# Task directions:
Where the string "если" shows up in a line of the records, copy that line.

# Records for the task:
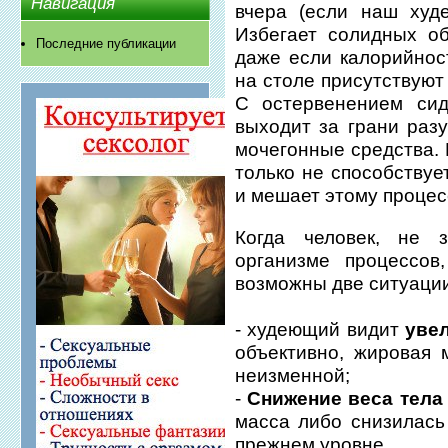
Навигация
вчера (если наш худ
Избегает солидных о
Последние публикации
даже если калорийнос
на столе присутствуют
С остервенением сид
выходит за грани раз
мочегонные средства. 
только не способствуе
и мешает этому процес
Когда человек, не 
организме процессов
возможны две ситуации
- худеющий видит
уве
объективно, жировая 
неизменной;
-
Снижение веса тела
масса либо снизилась
прежнем уровне.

# Output for this task:
вчера (если наш худ
даже если калорийнос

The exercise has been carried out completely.